Naturally I want to leave behind something wonderful that creates a perpetual image of an interesting woman of the third millennium AD. But what is there to me really, what makes me ‘me?’ I have watched documentaries about the spread of mankind around the planet, the long walk from Africa, and have often said that all people are African, but some are more African than others. Half of my genes are English and I stake a claim to those being of good Celtic stock. I feel a strong tie to this south western land of green hills, red sandstone and mellow climate, and feel that I’ve been here a long time. But I may have only arrived with the Norman Conquest, with the Vikings, or on a coach from Llandudno. My other half is from the West African Igbo tribe, but those borders were only laid down by the raiding Empires in the last few centuries. My late father, who I strongly resemble, was not the blackest of Africans and could well have descended from Arabians mixed up in Saharan territories. That would account for my love of desert.
So who do I think I am, to be able to leave something wonderful? I shall leave my genetic fingerprint and hope that it continues to walk, in a lucid gypsy manner, around the globe.
But of material things, what will remain after I perish and return to dust?
In the 70’s I had a passion for ceramics from the Troika pottery in Cornwall and have just four durable pieces. I treasure a small, white, china bell decorated with a butterfly and ‘I love you mum’ in red. I’d love someone to find it intact in a thousand years and try to imagine me! Sat beside the television is a near life sized Raku Siamese cat by Dillon Rudge, well known in these parts. The beauty of the Raku may be a weakness that would cause it to fracture, but perhaps a 25th century archaeology student would be given the challenge of painstakingly re-assembling it. There is a French silver frame, the picture would fade away and the glass would shatter, but the tactile design would last as would my few gold rings and silver bracelets.

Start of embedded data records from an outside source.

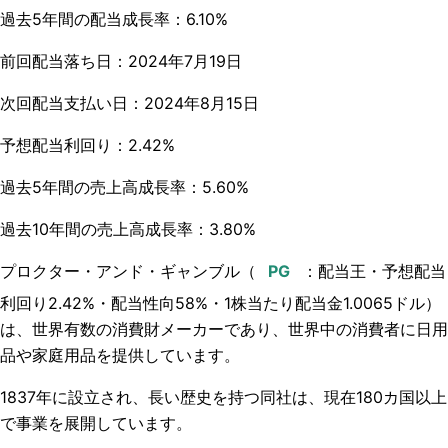
過去5年間の配当成長率：6.10%
前回配当落ち日：2024年7月19日
次回配当支払い日：2024年8月15日
予想配当利回り：2.42%
過去5年間の売上高成長率：5.60%
過去10年間の売上高成長率：3.80%
プロクター・アンド・ギャンブル（
：配当王・予想配当
利回り2.42%・配当性向58%・1株当たり配当金
1.0065
ドル）
は、世界有数の消費財メーカーであり、世界中の消費者に日用
品や家庭用品を提供しています。
1837年に設立され、長い歴史を持つ同社は、現在180カ国以上
で事業を展開しています。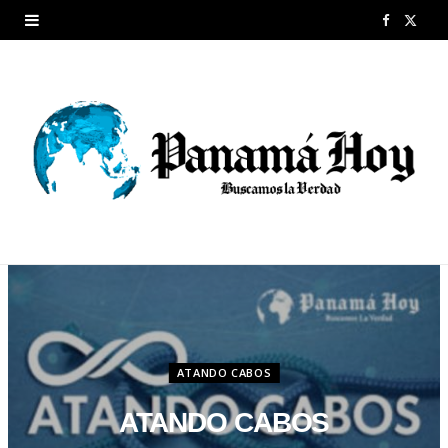
F
X
a
(
c
T
e
w
b
i
o
t
o
t
k
e
r
ATANDO CABOS
)
ATANDO CABOS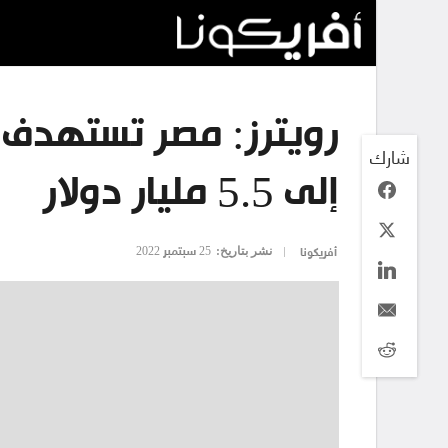
رويترز: مصر تستهدف ز
شارك
إلى 5.5 مليار دولار
نشر بتاريخ:
25 سبتمبر 2022
أفريكونا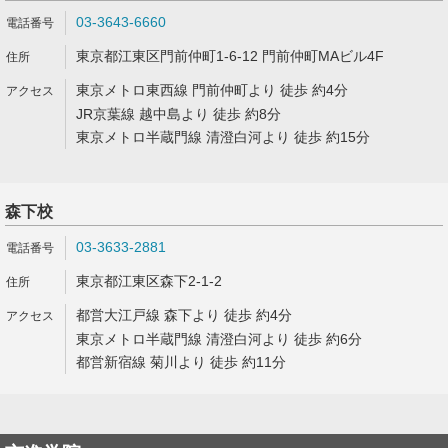
03-3643-6660
東京都江東区門前仲町1-6-12 門前仲町MAビル4F
東京メトロ東西線 門前仲町より 徒歩 約4分
JR京葉線 越中島より 徒歩 約8分
東京メトロ半蔵門線 清澄白河より 徒歩 約15分
森下校
03-3633-2881
東京都江東区森下2-1-2
都営大江戸線 森下より 徒歩 約4分
東京メトロ半蔵門線 清澄白河より 徒歩 約6分
都営新宿線 菊川より 徒歩 約11分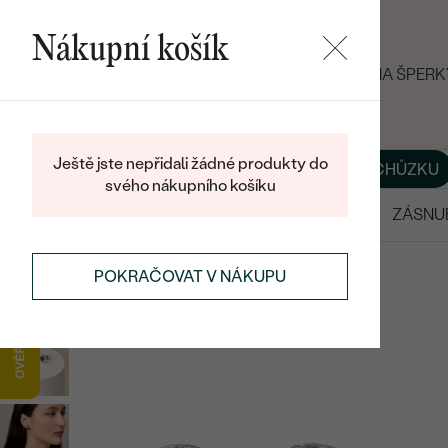
Nákupní košík
LETNÍ BLACK FRIDAY: −25 % NA ŠPER
Ještě jste nepřidali žádné produkty do
O NÁS
BLOG
ŠPERKY NA MÍRU
DOMLUVIT SI SCHŮZKU
svého nákupního košíku
VÝPRODEJ
SNUBNÍ PRSTENY
ZÁSNU
POKRAČOVAT V NÁKUPU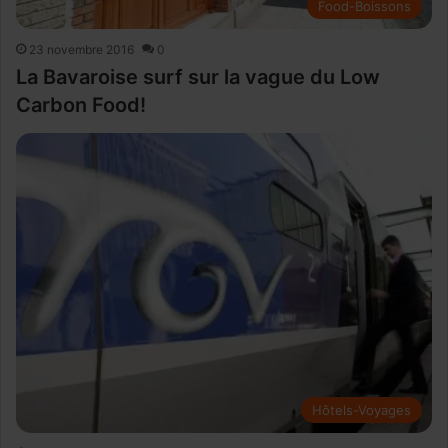
Food-Boissons
23 novembre 2016
0
La Bavaroise surf sur la vague du Low
Carbon Food!
Hôtels-Voyages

I make beads from polymer clay; if it’s accurate that carrier bags will not decompose for hundreds of years, then the beads should not only survive, but turn up around the world, as a few foreign tourists have bought them. Few can say that they don’t use plastic; I for one, have thrown away countless empty bottles, from decades of buying products to ‘manage’ my difficult hair, not the legacy I wish to be best remembered for. What would a future scientist conclude from an analysis of the traces left in one of these containers?
The most permanent possession of mine that will remain, is one that I am but a transient caretaker of. It’s been around for millions of years, and unless deliberately sledge hammered, will be around for millions more. Amethyst is mentioned in Greek mythology, mine is a small geode, most likely from South America, but possibly from Africa, as things are.